Nonetheless, last year I was lucky and got to sail on 7 or 8 other boats during the course of the season. I like sailing on other people’s boats a lot. And apparently, they must like having me…I mean, what’s not to like about inviting a guy aboard who screws up constantly, drinks too much, uses the wrong side of the boat as a bathroom and occasionally falls overboard?

Anyway, I was disappointed when my friend Eddie didn’t call me for the NOODs last spring. I knew he had upped his program significantly and figured he didn’t want me on board because he’d gotten a bunch of Group Three thugs as ringers. Finally, I got a call in late September about a Bay race he was doing.

I got to the marina that morning and was surprised to see his Usual Crew there, a bunch of slackers whom I remembered as being lazy, weak and uncoordinated. They looked even more bizarre than usual, with a lot of gold jewelry on. One guy even wore a big diamond ear stud.

“This is the bunch who’ve gotten Eddie a dead cert for High Point?” I asked myself silently.

And I was sure I knew why Eddie was sailing this race. I’d seen his finishes in the sailing ink all summer. He’d already aced the fleet for his region. He was going for his 73rd bullet, a figure that would set a new USSailing record for wins in one season....that was the only reason he’d entered this race.

We headed out and as the sun rose, the crew began to shed fleece and Capilene. “Holy Cripes!” I said to myself, “These guys are ripped! These guys make Barry Bonds look flaccid!”

Yeah, once the shirts came off, I could see these guys had been doing more than 12 ounce curls all season. I asked Eddie what the deal was and he just smiled and said, “Oh, we've been workin’ out a little,” and under his breath he added, “workin’ with a little help from our friends…”

“Huh?” I thought to myself, “wait…these guys couldn’t be using steroids…could they?”
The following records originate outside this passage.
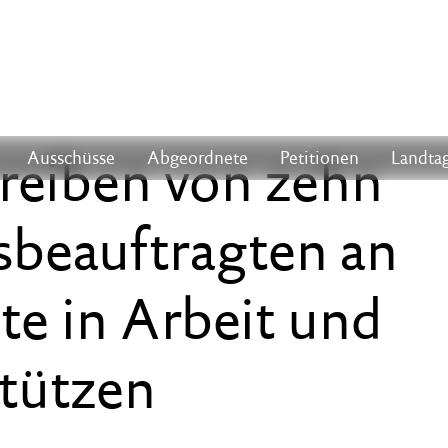
eiben von zehn
Ausschüsse
Abgeordnete
Petitionen
Landtag
sbeauftragten an
te in Arbeit und
tützen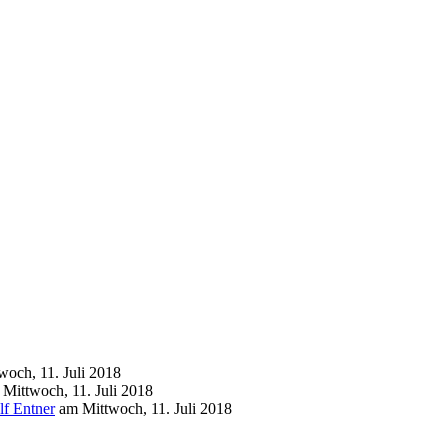
woch, 11. Juli 2018
m
Mittwoch, 11. Juli 2018
lf Entner
am
Mittwoch, 11. Juli 2018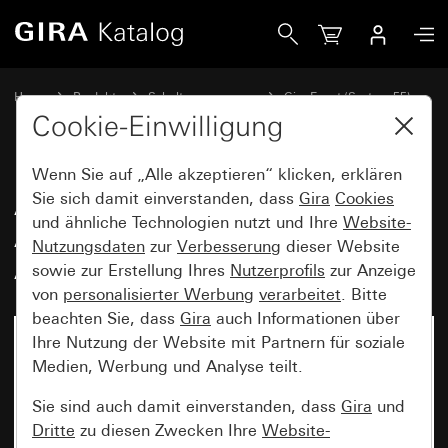
Gira Abdeckrahmen Gira Event Anthrazit mit Zwischenrahm
Home
Produkte
Schalterprogramme
Gira Event (System 55)
Gira Event
Cookie-Einwilligung
Wenn Sie auf „Alle akzeptieren“ klicken, erklären
Abdeckrahmen Gira Event
Sie sich damit einverstanden, dass
Gira
Cookies
und ähnliche Technologien nutzt und Ihre
Website-
Anthrazit mit Zwischenrahmen
Nutzungsdaten
zur
Verbesserung
dieser Website
Anthrazit
sowie zur Erstellung Ihres
Nutzerprofils
zur Anzeige
von
personalisierter Werbung
verarbeitet
. Bitte
beachten Sie, dass
Gira
auch Informationen über
Ihre Nutzung der Website mit Partnern für soziale
Medien, Werbung und Analyse teilt.
Sie sind auch damit einverstanden, dass
Gira
und
Dritte
zu diesen Zwecken Ihre
Website-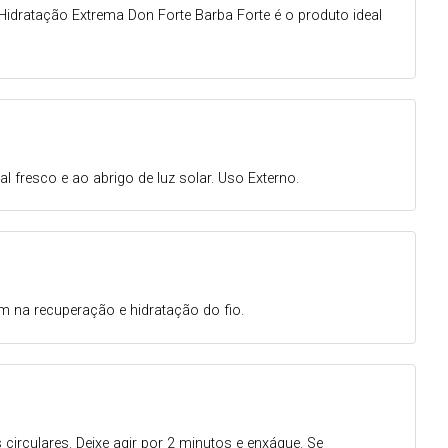
ratação Extrema Don Forte Barba Forte é o produto ideal
fresco e ao abrigo de luz solar. Uso Externo.
m na recuperação e hidratação do fio.
ulares. Deixe agir por 2 minutos e enxágue. Se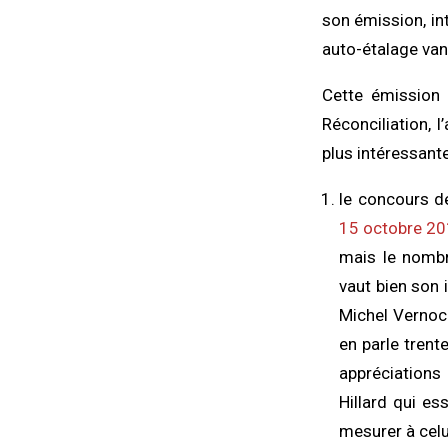
son émission, int
auto-étalage van
Cette émission 
Réconciliation, 
plus intéressant
le concours de
15 octobre 2
mais le nombre
vaut bien son 
Michel Vernoch
en parle trent
appréciations
Hillard qui es
mesurer à celui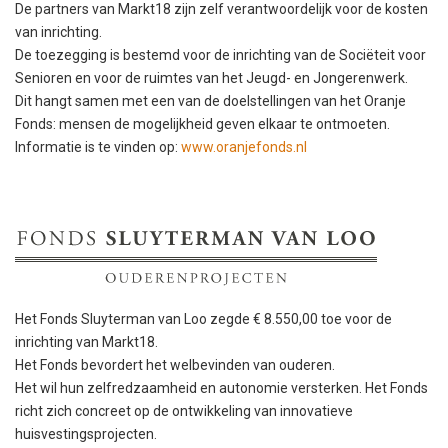
De partners van Markt18 zijn zelf verantwoordelijk voor de kosten
van inrichting.
De toezegging is bestemd voor de inrichting van de Sociëteit voor
Senioren en voor de ruimtes van het Jeugd- en Jongerenwerk.
Dit hangt samen met een van de doelstellingen van het Oranje
Fonds: mensen de mogelijkheid geven elkaar te ontmoeten.
Informatie is te vinden op:
www.oranjefonds.nl
Het Fonds Sluyterman van Loo zegde € 8.550,00 toe voor de
inrichting van Markt18.
Het Fonds bevordert het welbevinden van ouderen.
Het wil hun zelfredzaamheid en autonomie versterken. Het Fonds
richt zich concreet op de ontwikkeling van innovatieve
huisvestingsprojecten.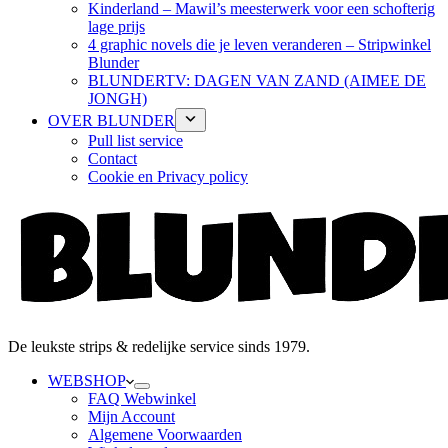
Kinderland – Mawil’s meesterwerk voor een schofterig
lage prijs
4 graphic novels die je leven veranderen – Stripwinkel
Blunder
BLUNDERTV: DAGEN VAN ZAND (AIMEE DE
JONGH)
OVER BLUNDER
Pull list service
Contact
Cookie en Privacy policy
De leukste strips & redelijke service sinds 1979.
WEBSHOP
FAQ Webwinkel
Mijn Account
Algemene Voorwaarden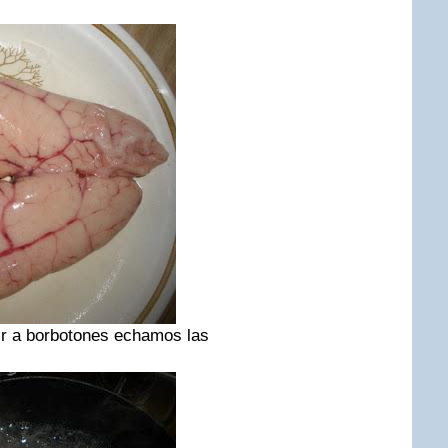
r a borbotones echamos las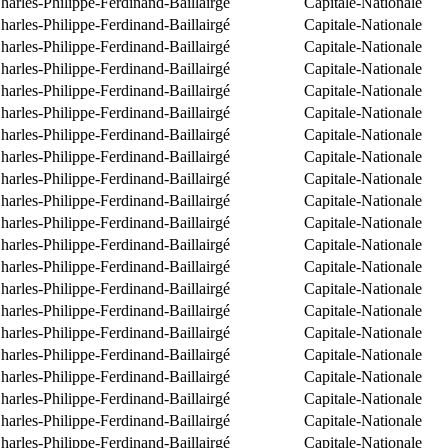
arles-Philippe-Ferdinand-Baillairgé
Capitale-Nationale
arles-Philippe-Ferdinand-Baillairgé
Capitale-Nationale
arles-Philippe-Ferdinand-Baillairgé
Capitale-Nationale
arles-Philippe-Ferdinand-Baillairgé
Capitale-Nationale
arles-Philippe-Ferdinand-Baillairgé
Capitale-Nationale
arles-Philippe-Ferdinand-Baillairgé
Capitale-Nationale
arles-Philippe-Ferdinand-Baillairgé
Capitale-Nationale
arles-Philippe-Ferdinand-Baillairgé
Capitale-Nationale
arles-Philippe-Ferdinand-Baillairgé
Capitale-Nationale
arles-Philippe-Ferdinand-Baillairgé
Capitale-Nationale
arles-Philippe-Ferdinand-Baillairgé
Capitale-Nationale
arles-Philippe-Ferdinand-Baillairgé
Capitale-Nationale
arles-Philippe-Ferdinand-Baillairgé
Capitale-Nationale
arles-Philippe-Ferdinand-Baillairgé
Capitale-Nationale
arles-Philippe-Ferdinand-Baillairgé
Capitale-Nationale
arles-Philippe-Ferdinand-Baillairgé
Capitale-Nationale
arles-Philippe-Ferdinand-Baillairgé
Capitale-Nationale
arles-Philippe-Ferdinand-Baillairgé
Capitale-Nationale
arles-Philippe-Ferdinand-Baillairgé
Capitale-Nationale
arles-Philippe-Ferdinand-Baillairgé
Capitale-Nationale
arles-Philippe-Ferdinand-Baillairgé
Capitale-Nationale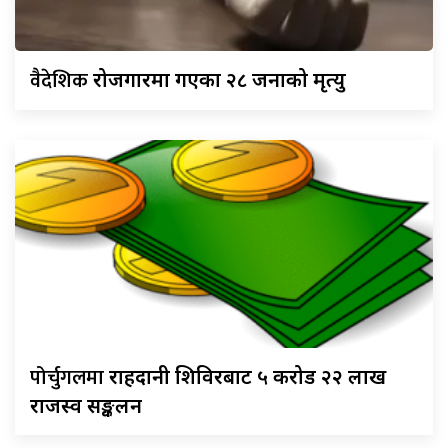
वैदेशिक
रोजगारमा गएका २८ जनाको मृत्यु
पोर्चुगलमा
राहदानी शिविरबाट ५ करोड २२ लाख
राजस्व सङ्कलन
So, at 30 seconds we are coming in a little fat on starboard at the favored end. I can see the RC is looking at us smugly like, “okay gang, you’re DEFINATELY barging, so bail, regroup and try again.” A large Swan is close-hauled on our leeward hip and it's dialed in to shut the door on us BIG TIME. We’ll never foot off to clear the Swan, and I’m thinking, “if we don’t bail on this soon, it's going to be some kinda ugly at the stern end of that RC boat,” which, it just so happened, was a big, gnarly Nordhavn Trawl that looked like it had maybe done some serious sea duty as an ocean rescue tug.

“Eddie!” I go. “Uh…ED-MAN…what are you DOING??”

“Watch this,” says Eddie. And, I can’t believe it, as we come down on the Swan, Eddie says calmly, “Hit it, Lads.”

And, as our boys all slink to leeward, the boat goes on its ear and, unseen by the RC boat, their view blocked by the enormous heel we’ve induced, the lads bend over the lifelines, bolster themselves against the cabin roof and give the Swan a huge push-off to leeward. It clears just enough of a hole for us to blast by the RC boat and all of a sudden we’ve won the g.d. start!

The Swan pops a red flag the size of Fort McHenry’s and Eddie laughs and screams, “See you in the Protest Room, a-holes!”

“Holy sheeeeee-IT!” I’m thinking. “Something ain’t right here! Not at all.”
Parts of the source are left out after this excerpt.